2.3.1. Mood Scores and Mood Changes

We obtained the mood scores of participants by asking them twice about their negative mood intensities. The first score is Q3 and the second is Q14, both of which are shown in Table 1. We analyzed the changes in their moods and the corresponding changes in their facial expressions caused by the two ratings. We described the users' moods with such labels as anxious, depressed, sad, inferior, and fatigued. In this paper, we uniformly lumped all such feelings under the rubric of negative moods and only evaluated them by mood scores to focus on the changes themselves. Based on a related work (Persons and Burns, 1985), we calculated the mood changes using the following formula:

Mood change=(mood score at beginning)-(mood score at end)(mood score at beginning).    (1)

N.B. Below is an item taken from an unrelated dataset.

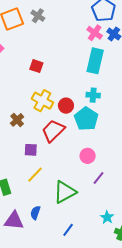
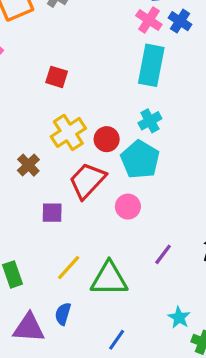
cyan cross: (93, 95) -> (150, 121), turned -32
yellow cross: (42, 101) -> (68, 132), turned 30
pink circle: (88, 156) -> (128, 207), moved
yellow line: (35, 175) -> (69, 268), moved
green triangle: (65, 192) -> (109, 279), turned 30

In this research, we implemented a virtual agent that automatically interacted with users and collected and experimented with data. We used these interactions for the mood scores to evaluate the dialogues. We did not use a standardized rating scale like K6 because our experiment was comprised of just one session. Such rating scales as K6 are unsuitable for assessing interactions in a single session because such evaluation scales assume that they will be re-measured at regular intervals. For example, K6 requires a one-month interval. Instead, a mood score is used in actual cognitive restructuring to measure mood improvement around a single session. Even though it is not a standardized measure, it is the most reasonable way to analyze one interaction session. Furthermore, a previous study (Persons and Burns, 1985) analyzed the cognitive restructuring of human therapists and patients and used mood scores as an evaluation index for a session. In our study, we calculated mood changes, which is the amount of change in the mood scores before and after a session, by referring to Persons and Burns (1985) and using it as an evaluation index.

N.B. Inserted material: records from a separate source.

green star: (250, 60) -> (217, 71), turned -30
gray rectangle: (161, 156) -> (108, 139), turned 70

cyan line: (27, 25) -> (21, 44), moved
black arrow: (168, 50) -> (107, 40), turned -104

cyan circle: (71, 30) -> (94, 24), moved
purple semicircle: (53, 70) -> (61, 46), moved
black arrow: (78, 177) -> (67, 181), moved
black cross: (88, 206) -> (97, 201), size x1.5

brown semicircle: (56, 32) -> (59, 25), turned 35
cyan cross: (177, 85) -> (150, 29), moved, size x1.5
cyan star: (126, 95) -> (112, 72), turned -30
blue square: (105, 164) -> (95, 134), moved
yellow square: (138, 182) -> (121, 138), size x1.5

First, the users read a publically available explanation of CBT2 that is designed for both clinical and general public uses. Then the first author explained how to use the system. Data were collected using a laptop PC (HP Probook) in a quiet room where the users sat alone. We recorded their facial expressions with its built-in camera. The completion time fluctuated based on the amount of speaking done by the user.

2.3.2. Extracting Facial Action Units

Based on the Facial Action Coding System (FACS) (Ekman and Friesen, 1978), a quantitative method for describing facial movements, our analysis used action units (AUs), which are partial units of facial expressions. AUs were automatically extracted with OpenFace (Baltrušaitis et al., 2016), a facial expression analysis tool. We analyzed the 17 AUs listed in Table 5. The extracted AUs were represented as intensity information of continuous values from 0 to 5.


Table 5. Action units (AUs) for analysis.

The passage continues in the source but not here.